Lessons for all parties on marketing manager recruitment
As I have done before in similar circumstances, I took a break from my monthly blog as a result of taking on a four month interim contract as marketing director for a long-standing client. But that four months is now over, so working life is starting to get back to normal – meaning I’m not at it for seven days a week and therefore can spend a little time on my own stuff.
Interim positions at a senior level are typically challenging and this one was no exception. The circumstances which led to the contract were the departure of the marketing manager, with this largely driven by an apparent inability to produce an evidence-based marketing plan for each of the company’s four divisions. Why so challenging? Well for the year or so the outgoing manager had been in place, they’d effectively instilled something of a culture in the wider management team that marketing didn’t have to be based on anything particularly factual, and secondly I’d originally been involved in the recruitment of the person. So a) I had to reinstate a collective mind-set which routinely sought to put facts before subjective opinion, and b) repeatedly defend my original decision on the appointment – albeit, and thankfully for me, the person was actually my second choice but the business owner’s first (nothing like being able to blame your boss). There were also some rather macho sales-led individuals in the company who simply didn’t get marketing (evidence-based or otherwise) but I’ll leave that story to another day.
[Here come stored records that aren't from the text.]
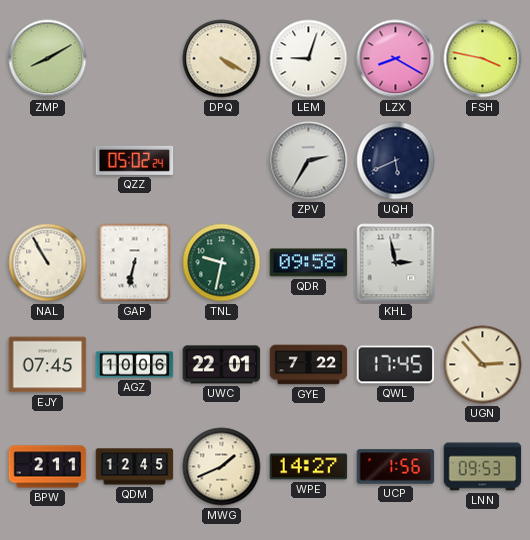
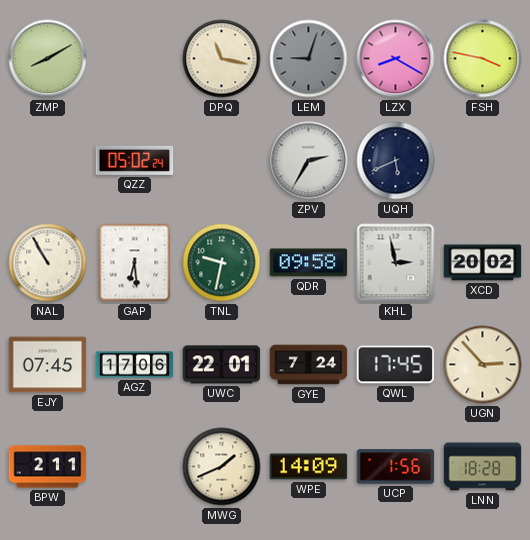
DPQ: 4:20 -> 11:17
LEM dial: white -> grey
GAP: 6:32 -> 6:29
XCD: none -> 20:02
AGZ: 10:06 -> 17:06
GYE: 7:22 -> 7:24
QDM: 12:45 -> none
WPE: 14:27 -> 14:09
LNN: 09:53 -> 18:28
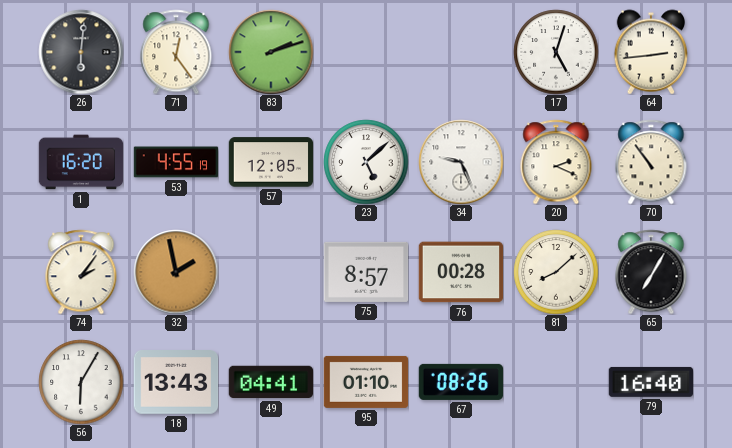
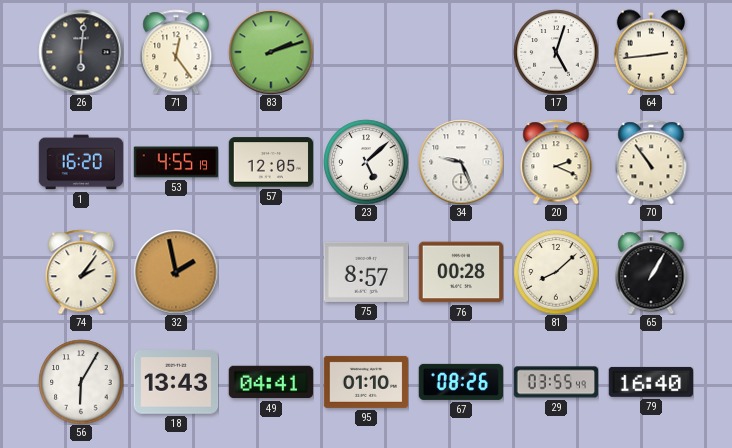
65: 7:05 -> 1:05
29: none -> 03:55
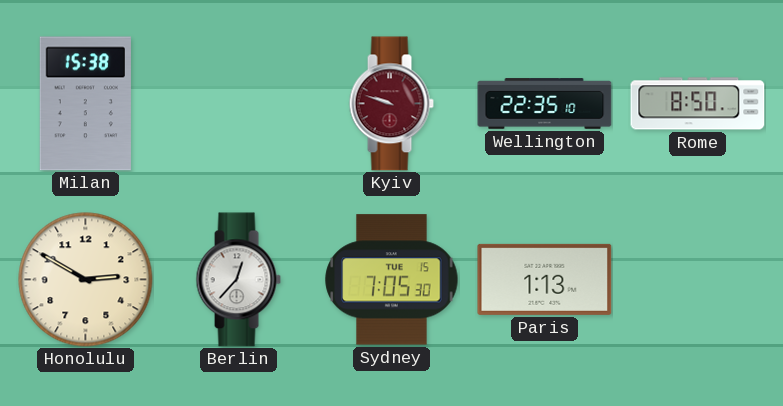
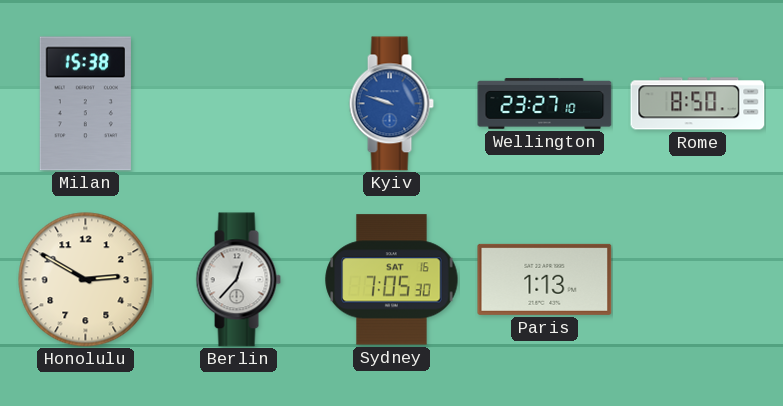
Kyiv dial: burgundy -> blue
Wellington: 22:35 -> 23:27
Sydney date: TUE 15 -> SAT 16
For further context, the company in question operates largely in B2B markets only and with products including security fencing, industrial sliding gates and machinery guarding. So not exactly everyday or aspirational purchases, and this being the case if you were in the market for such a thing your start point would almost certainly be online search. Indeed, all the evidence pointed to that (e.g. from Google Analytics and data on their CRM system) and hence why, for nearly a decade, I had in place a central marketing strategy built around dominating search results – both organic and paid – and then delivering the potential customer to a content-rich website with a compelling message to engage.
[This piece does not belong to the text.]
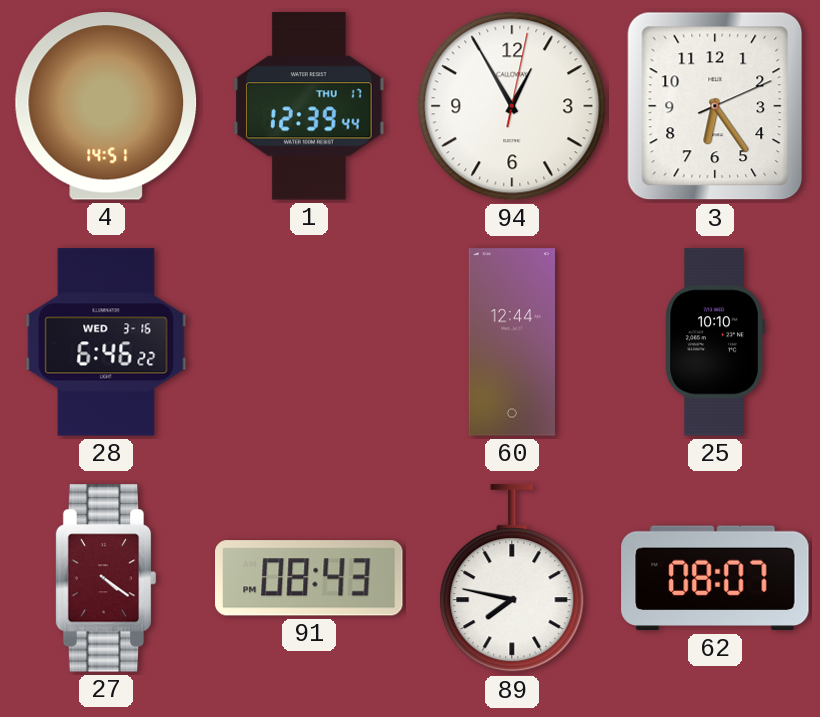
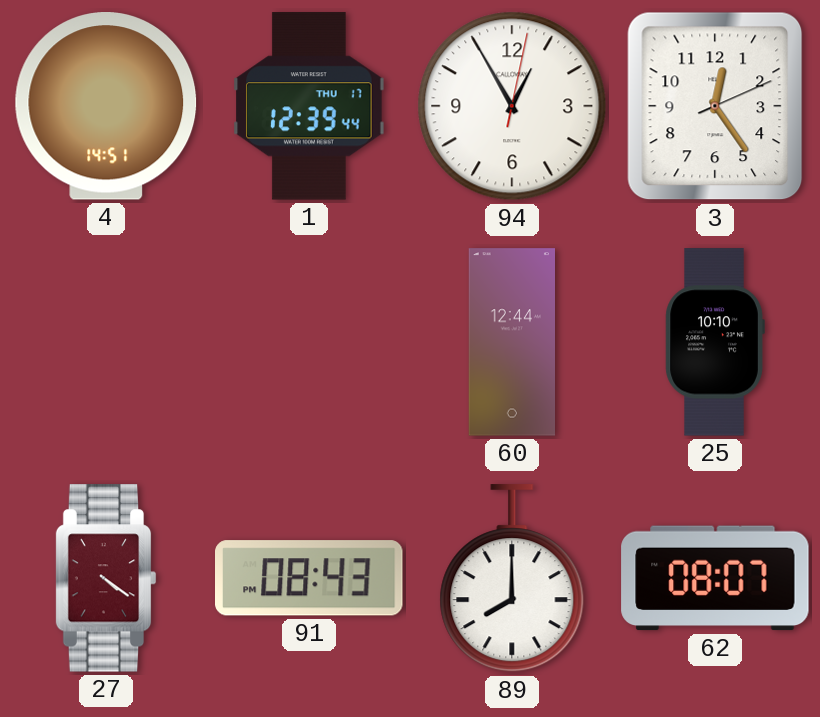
3: 6:24 -> 12:24
28: 6:46 -> none
89: 7:47 -> 8:00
My strategy had worked over the years, and with studies now showing that around 90% of B2B purchasing starts with online research, it was only ever going to get more relevant. This being the case, the alarm bells first rang for me when the marketing manager issued their first draft marketing plan in the autumn of last year, and gone was my strategy – it didn’t even figure on a second tier level. Instead, the central strategy was about building brand awareness – so in other words when you were suddenly in the market for a 20 metre long automated sliding gate, you’d know where to come. Problem is of course that nobody gives a damn about non-aspirational product and the brands that sell them until they actually need them (B2B or B2C markets), and all the outbound tactics proposed were never going to change that. And the alarm bells rang even louder for me – and for the business owner – when the marketing manager not only refused to budge and instead stuck with their preferred plan, but was unwilling to listen to the help and advice I was providing. Talk about dig your own grave.
But now for the good news: Along with delivering a rather excellent marketing plan for each of the four divisions (dare I say so myself), I found my first choice of marketing manager was still available. So now they’re now in place and doing a fine job.
Although, typically, I’m not terribly good and admitting fault, I have done in this case and have learnt a lesson from the original recruitment process. Okay I’ve been able to say that the person wasn’t my first choice, but that original decision was fairly close-run and certainly I didn’t try to talk the business owner out of his preferred choice (my first was actually his second). So how did I get it so wrong and not be able to work out that the person we were appointing wouldn’t be able to see their way around a Google Analytics dashboard, or, more to the point, feel the need to do so? Well the simple truth is that the two interviews I had with them were on Skype and not in person, and this because they were unable to make the day I was doing first interviews, and we lived more than 500 miles apart – not that this should have been an excuse for either party. I was pretty-much taken in by the person, but when I did eventually meet them in person some 9 months after they joined my client, I could see in under 10 minutes that they were hopelessly out of their depth – a conclusion the business owner had already reached months before. I was also taken in by an impressive CV, plus the assurances of the owner of the specialist recruitment agency who had strongly recommended the individual.
So a harsh lesson for me, and never again will I make judgment on a person’s suitability for a job role based on a few Skype calls, a glossy CV and the words of a recruitment agency owner. I also hope the experience has been an important lesson to the now-departed marketing manager, because although it just about might be okay to get yourself into a job you’re not able to fully do, it absolutely isn’t okay to then take a stance of stubbornness to the point that you’re not willing to listen and learn.